-- Raw data follows --
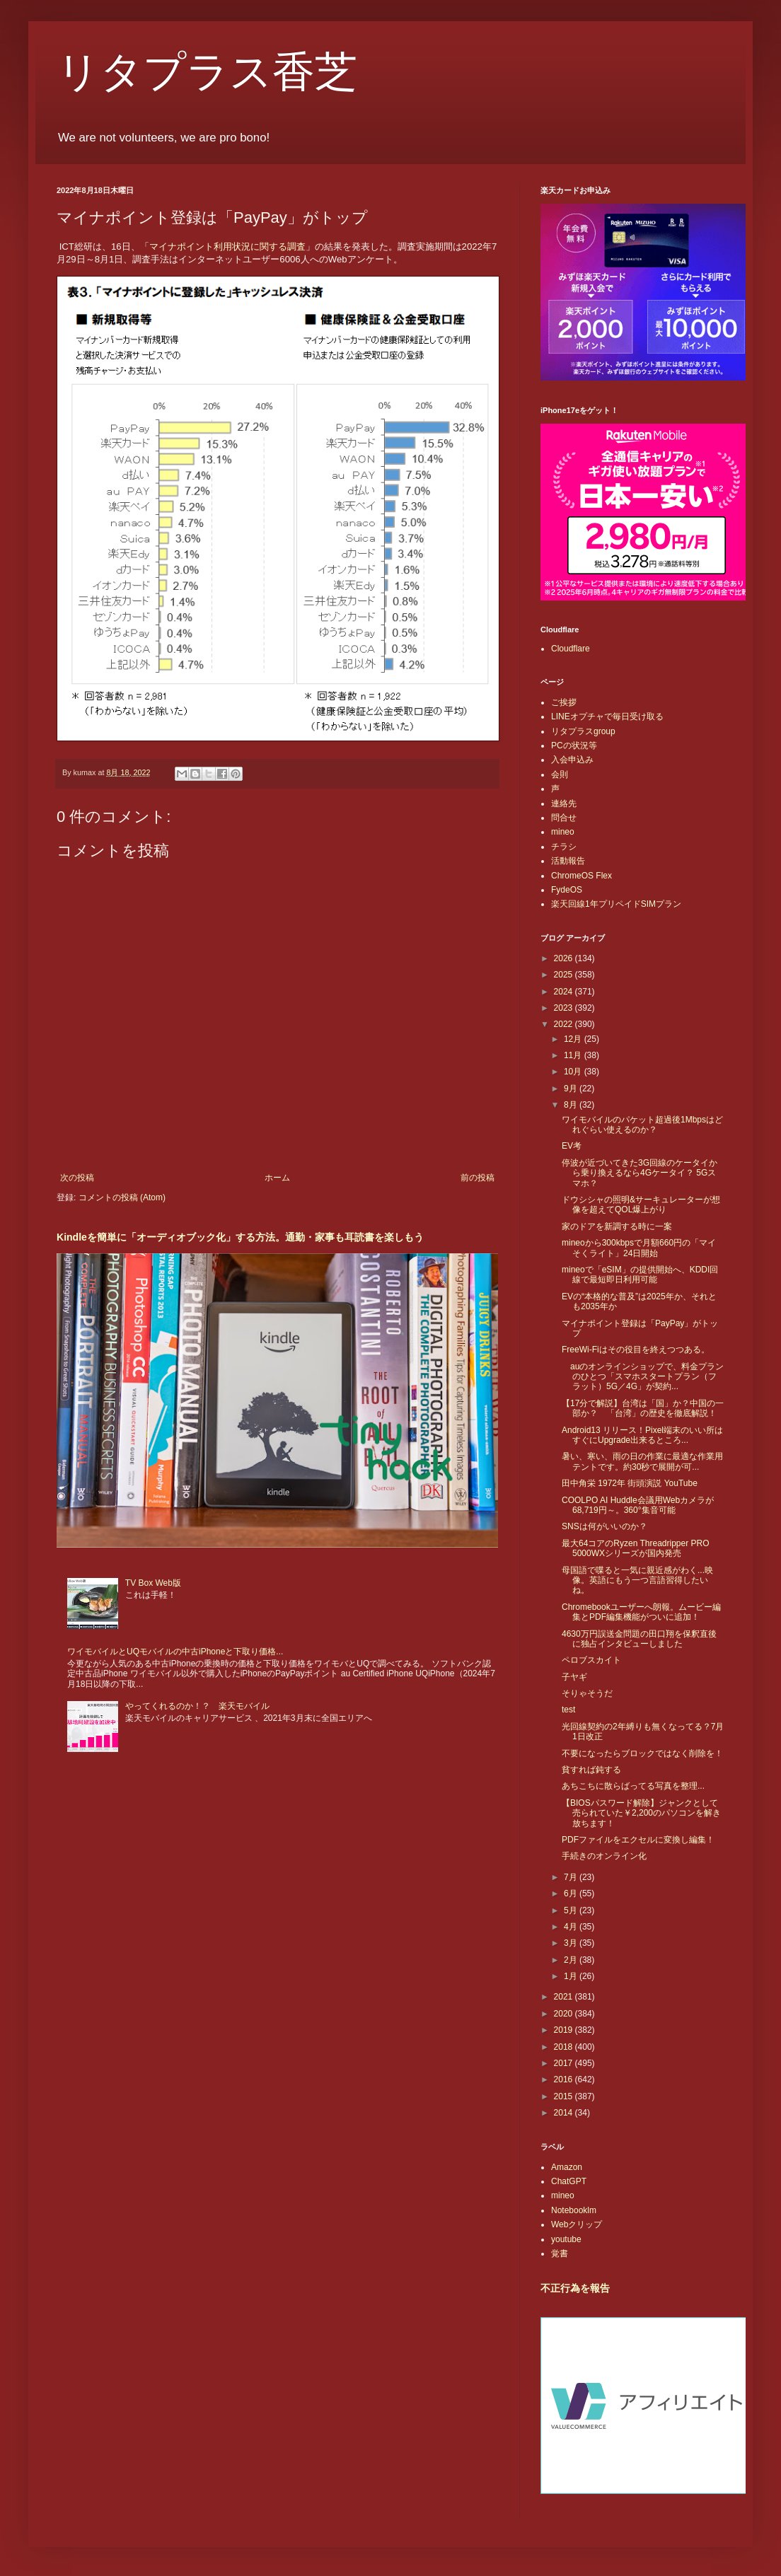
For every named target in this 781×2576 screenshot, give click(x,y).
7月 (571, 1877)
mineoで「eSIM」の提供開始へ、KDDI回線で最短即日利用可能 (640, 1274)
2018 (564, 2047)
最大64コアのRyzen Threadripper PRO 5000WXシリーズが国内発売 (636, 1548)
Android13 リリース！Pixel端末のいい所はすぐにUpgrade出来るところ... (642, 1435)
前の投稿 (477, 1178)
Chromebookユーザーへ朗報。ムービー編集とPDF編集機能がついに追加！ (641, 1612)
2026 (564, 958)
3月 (571, 1943)
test (568, 1710)
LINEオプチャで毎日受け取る (607, 716)
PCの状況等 (574, 745)
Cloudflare (570, 649)
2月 (571, 1960)
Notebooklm (573, 2210)
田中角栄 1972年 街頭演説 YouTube (630, 1483)
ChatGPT (568, 2181)
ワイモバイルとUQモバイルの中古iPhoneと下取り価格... (175, 1652)
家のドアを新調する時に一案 (617, 1226)
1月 (571, 1976)
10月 (574, 1072)
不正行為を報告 (575, 2288)
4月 (571, 1927)
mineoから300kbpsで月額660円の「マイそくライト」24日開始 (639, 1248)
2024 (564, 992)
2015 (564, 2096)
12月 (574, 1039)
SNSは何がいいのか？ (604, 1526)
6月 (571, 1893)
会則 (559, 774)
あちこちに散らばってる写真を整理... (633, 1786)
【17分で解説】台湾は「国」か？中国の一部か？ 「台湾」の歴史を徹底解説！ (643, 1408)
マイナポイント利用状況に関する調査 (227, 246)
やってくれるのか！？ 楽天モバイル (197, 1706)
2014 (564, 2113)
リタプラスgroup (583, 731)
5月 (571, 1910)
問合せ (564, 818)
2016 (564, 2079)
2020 (564, 2014)
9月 (571, 1088)
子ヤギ (574, 1677)
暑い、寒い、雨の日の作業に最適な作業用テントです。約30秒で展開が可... (642, 1461)
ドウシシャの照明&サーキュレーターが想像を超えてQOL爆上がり (641, 1204)
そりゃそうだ (587, 1693)
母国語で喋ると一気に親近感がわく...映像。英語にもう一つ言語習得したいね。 (637, 1580)
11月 (574, 1055)
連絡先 (564, 803)
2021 (564, 1997)
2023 (564, 1008)
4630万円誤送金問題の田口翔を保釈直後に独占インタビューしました (639, 1639)
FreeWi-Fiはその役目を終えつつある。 (636, 1349)
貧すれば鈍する (591, 1770)
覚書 (559, 2253)
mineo (562, 832)
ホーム (277, 1178)
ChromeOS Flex (581, 876)
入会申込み (572, 760)
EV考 (572, 1146)
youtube (566, 2239)
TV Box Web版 (153, 1583)
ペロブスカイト (591, 1660)
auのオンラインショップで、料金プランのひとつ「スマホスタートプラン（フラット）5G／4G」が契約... (643, 1377)
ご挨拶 (564, 702)
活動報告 (568, 861)
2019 (564, 2030)
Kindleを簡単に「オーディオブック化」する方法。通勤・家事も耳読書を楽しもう (240, 1237)
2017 (564, 2063)
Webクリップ (576, 2224)
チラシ (564, 847)
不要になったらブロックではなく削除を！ (642, 1753)
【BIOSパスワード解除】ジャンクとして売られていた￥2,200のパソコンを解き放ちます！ (641, 1813)
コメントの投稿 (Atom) (122, 1197)
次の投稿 (77, 1178)
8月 (571, 1105)
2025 (564, 975)
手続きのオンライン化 (604, 1856)
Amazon (566, 2167)
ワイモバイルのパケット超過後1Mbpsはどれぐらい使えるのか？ (642, 1125)
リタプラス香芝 (207, 72)
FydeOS (566, 890)
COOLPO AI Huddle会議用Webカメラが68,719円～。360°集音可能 (638, 1505)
-- Raw data concluded --
■ **What you need to do**: Taking the entries above, write out exactly the lines starting with the line containing "会則 (559, 774)" and going on through the line containing "8月 (571, 1105)", both included, and nothing else.

■ **Result**:
会則 (559, 774)
あちこちに散らばってる写真を整理... (633, 1786)
【17分で解説】台湾は「国」か？中国の一部か？ 「台湾」の歴史を徹底解説！ (643, 1408)
マイナポイント利用状況に関する調査 (227, 246)
やってくれるのか！？ 楽天モバイル (197, 1706)
2014 (564, 2113)
リタプラスgroup (583, 731)
5月 (571, 1910)
問合せ (564, 818)
2016 (564, 2079)
2020 (564, 2014)
9月 (571, 1088)
子ヤギ (574, 1677)
暑い、寒い、雨の日の作業に最適な作業用テントです。約30秒で展開が可... (642, 1461)
ドウシシャの照明&サーキュレーターが想像を超えてQOL爆上がり (641, 1204)
そりゃそうだ (587, 1693)
母国語で喋ると一気に親近感がわく...映像。英語にもう一つ言語習得したいね。 (637, 1580)
11月 (574, 1055)
連絡先 (564, 803)
2021 (564, 1997)
2023 (564, 1008)
4630万円誤送金問題の田口翔を保釈直後に独占インタビューしました (639, 1639)
FreeWi-Fiはその役目を終えつつある。 (636, 1349)
貧すれば鈍する (591, 1770)
覚書 (559, 2253)
mineo (562, 832)
ホーム (277, 1178)
ChromeOS Flex (581, 876)
入会申込み (572, 760)
EV考 (572, 1146)
youtube (566, 2239)
TV Box Web版 (153, 1583)
ペロブスカイト (591, 1660)
auのオンラインショップで、料金プランのひとつ「スマホスタートプラン（フラット）5G／4G」が契約... (643, 1377)
ご挨拶 (564, 702)
活動報告 (568, 861)
2019 (564, 2030)
Kindleを簡単に「オーディオブック化」する方法。通勤・家事も耳読書を楽しもう (240, 1237)
2017 (564, 2063)
Webクリップ (576, 2224)
チラシ (564, 847)
不要になったらブロックではなく削除を！ (642, 1753)
【BIOSパスワード解除】ジャンクとして売られていた￥2,200のパソコンを解き放ちます！ (641, 1813)
コメントの投稿 (Atom) (122, 1197)
次の投稿 (77, 1178)
8月 (571, 1105)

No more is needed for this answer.